Start of Information given

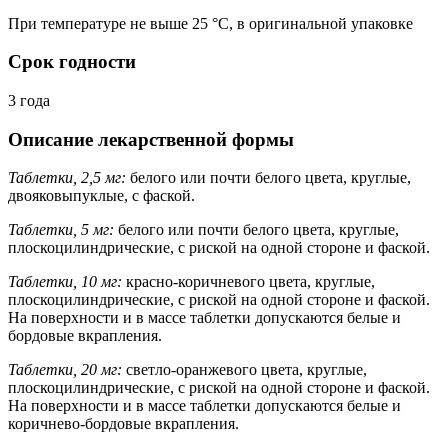
При температуре не выше 25 °C, в оригинальной упаковке
Срок годности
3 года
Описание лекарственной формы
Таблетки, 2,5 мг:
белого или почти белого цвета, круглые,
двояковыпуклые, с фаской.
Таблетки, 5 мг:
белого или почти белого цвета, круглые,
плоскоцилиндрические, с риской на одной стороне и фаской.
Таблетки, 10 мг:
красно-коричневого цвета, круглые,
плоскоцилиндрические, с риской на одной стороне и фаской.
На поверхности и в массе таблетки допускаются белые и
бордовые вкрапления.
Таблетки, 20 мг:
светло-оранжевого цвета, круглые,
плоскоцилиндрические, с риской на одной стороне и фаской.
На поверхности и в массе таблетки допускаются белые и
коричнево-бордовые вкрапления.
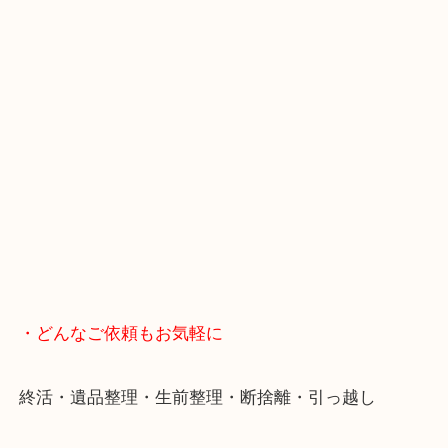
・Googleマップ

End of Information given

Task requirements: Among the entries, how many lines contain the string "бордовые"? Give the number without anything else.

Output of the exercise: 2